Adjusting a flight to view a solar eclipse, the world’s priciest cities, European low-fare carriers are coming to the US and more in this week’s travel news.The world’s most expensive city is…

CNN reports that, for the third year in a row, Singapore is the world’s most expensive city. The stats come from the Economist’s 2016 Cost of Living survey, which measures costs in  of food and drink, utility bills, private schools and housing, etc., in 133 cities. Singapore scored highest in all categories aside from cost of food. For example, transit prices are 2.7x higher there than in New York City, which comes in at number 7.

 Here are the top 10 for 2016:

1.  Singapore
2.  Zurich
2.  Hong Kong
4.  Geneva
5.  Paris
6.  London
7.  New York City
8.  Copenhagen
8.  Seoul
8.  Los Angeles

Alaska Airlines adjusts flight plan for better view of solar eclipse

In time for the solar eclipse visible over much of the South Pacific on Tuesday, Alaska Airlines altered the flight plan on their route from Anchorage to Honolulu to give passengers a spectacular view of the celestial event. The flight’s departure was pushed back by 25 minutes so that it would cross the eclipse’s path 695 miles north of Honolulu.

Congress hopes to crack down on airline fees

Continuing the trend of travel legislation, The New York Times reports that senators introduced a bill to limit airline fees for checked bags, ticket changes and cancellations. The aptly named Forbidding Airlines from Imposing Ridiculous Fees Act (or FAIR Fees Act) would require airlines to only charge amounts to cover the cost of paying agents and bag handlers, or to cover the cost of processing a new ticket and any potential loss in revenue.

Bag fees alone gave airlines $2.85 billion in the first three quarters of 2015. An additional $2.3 billion were collected from change and cancellation fees.
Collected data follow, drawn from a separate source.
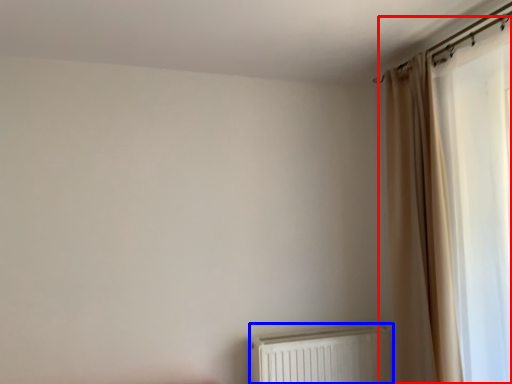 Question: Which of the following is the closest to the observer, curtain (highlighted by a red box) or radiator (highlighted by a blue box)?

Choices:
 (A) curtain
 (B) radiator

Answer: (A) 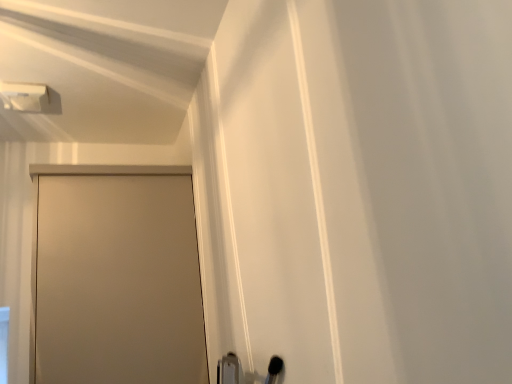 At what (x,y) coordinates should I click in order to perform the action: click on matte beige door at left. Please return your answer as a coordinate pair (x, y). Looking at the image, I should click on (118, 281).

Measure the distance between point (40,238) and camera.

5.20 feet.

What do you see at coordinates (118, 281) in the screenshot? The width and height of the screenshot is (512, 384). I see `matte beige door at left` at bounding box center [118, 281].

Where is `matte beige door at left`? The width and height of the screenshot is (512, 384). matte beige door at left is located at coordinates (118, 281). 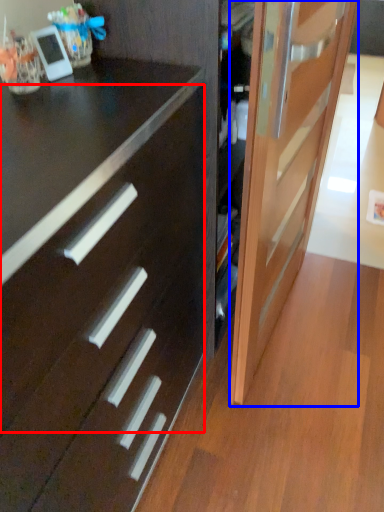 Question: Among these objects, which one is nearest to the camera, drawer (highlighted by a red box) or door (highlighted by a blue box)?

Choices:
 (A) drawer
 (B) door

Answer: (A) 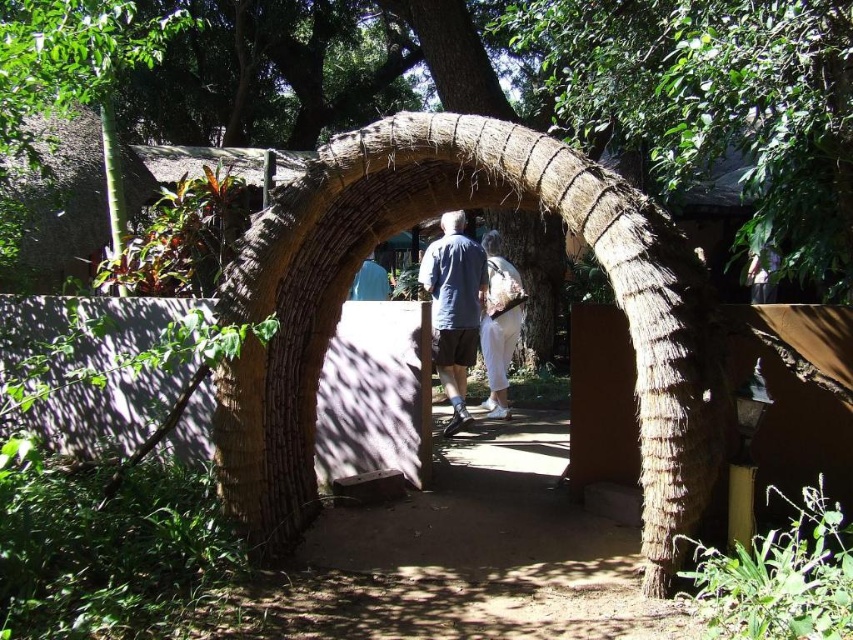 Consider the image. You are standing at the entrance of the rustic palm leaf archway and want to place two decorative lights at the coordinates point (485, 266) and point (508, 324). Which point is closer to you so the light can be more visible?

Point (485, 266) is closer to the viewer than point (508, 324), so placing the decorative light there would make it more visible.

You are planning to hang a light blue fabric decoration in the center of a rustic natural setting with a large natural thatched arch. Based on the scene description, will the light blue fabric at center be smaller or larger than the natural thatched arch at center?

The natural thatched arch at center has a larger size compared to light blue fabric at center, so the light blue fabric at center will be smaller than the natural thatched arch at center. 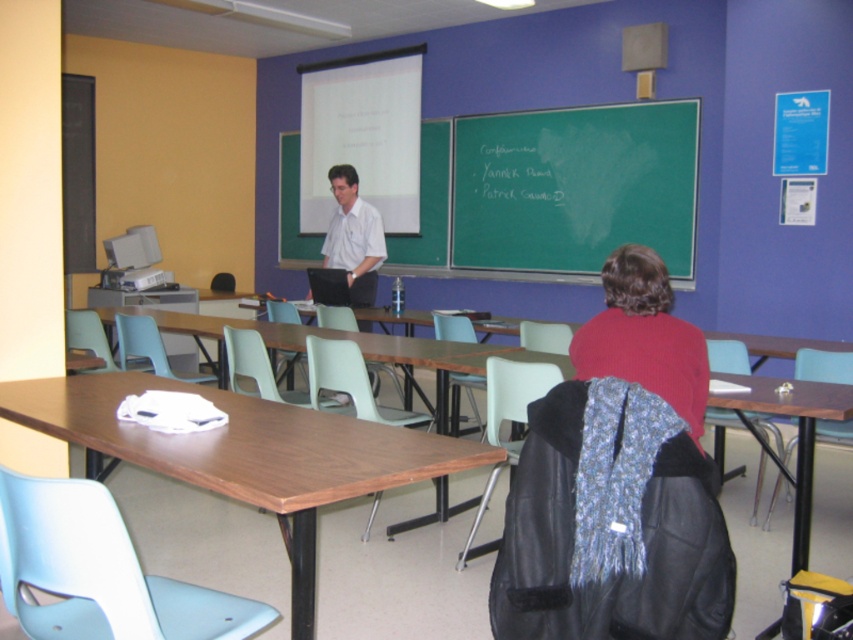 You are a student sitting in the classroom and you need to locate the green chalkboard at center and the white shirt at center. From your perspective, which object is positioned to the right?

The green chalkboard at center is to the right of the white shirt at center.

You are a student sitting at the back of the classroom. You need to write something on the green chalkboard at center. Can you reach it from your current position?

The green chalkboard at center is located at point (556, 189), which is within the classroom. Since you are sitting at the back, you can physically reach the chalkboard by walking to the front. However, the exact reachability might depend on the classroom layout and your ability to move freely. Assuming typical classroom arrangements, yes, you can reach it.

You are a student sitting in the classroom and you need to hang a poster on the wall behind the green chalkboard at center and the red knit sweater at center. Which object allows you to hang the poster higher?

The green chalkboard at center is much taller than the red knit sweater at center, so you can hang the poster higher behind the green chalkboard at center. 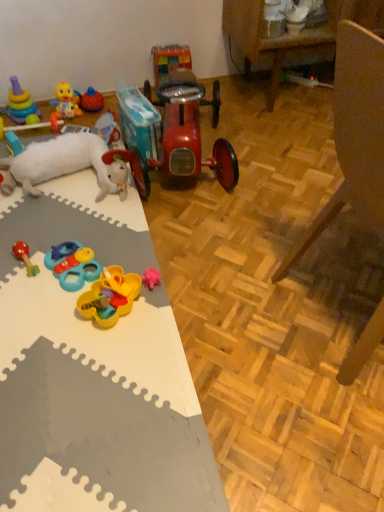 Identify the location of free area in between wooden armchair at lower right and white foam mat at left. (242, 295).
Citymaps introduces offline functionality

Online travel guidebook Citymaps rolls out a new functionality this week that will allow its users to download interactive maps of over 5,000 world cities. Users will have access to recommendations, location reviews and suggestions of what to do and see, based on personal preferences and interests, without needing Wi-Fi. So you can still figure out where to have dinner, or what museum to check out next, even if you don’t have an international cell plan and there’s no Internet in sight.

European low-fare carriers set sights on the states this summer

Travel blog Today in Travel reports that Norwegian Airlines, WOW Air, and XL Airways France are all launching new low-cost, transatlantic routes in time for peak travel season this summer.

Norwegian is adding seven new lines including Boston to Gatwick, Copenhagen and Oslo as well as Flights from Orly to Ft. Lauderdale, LAX and JFK. Their Cork, Ireland to Boston route is pending U.S. government approval.

Icelandic carrier WOW will fly from Baltimore, Boston, LA, Montreal, SFO and Toronto through Reykjavík and on to European destinations. These routes include $99 fares from Boston and Baltimore to Reykjavík. Iceland is heating up as a vacation spot; get there while you can.

XL Airways France adds a non-stop from LA to Paris in addition to its Miami, JFK and SFO routes. So fly to Europe on the cheap before travel gets more complicated across the pond.

Airplane bathrooms . . . of the future!

Germaphobes rejoice! USA Today reports that Boeing has filed a patent for a self-cleaning airplane lavatory. The design uses ultraviolet light to sterilize all surfaces in about three seconds when the bathroom is unoccupied. The design includes touchless faucets, soap dispensers, toilet lids and hand dryers; a hands-free door latch is also in the works.

But don’t expect to see these new bathrooms any time soon. Engineers are still working away at perfecting the design; and, once completed, it could be years before airlines fully update their aircraft with the new technology.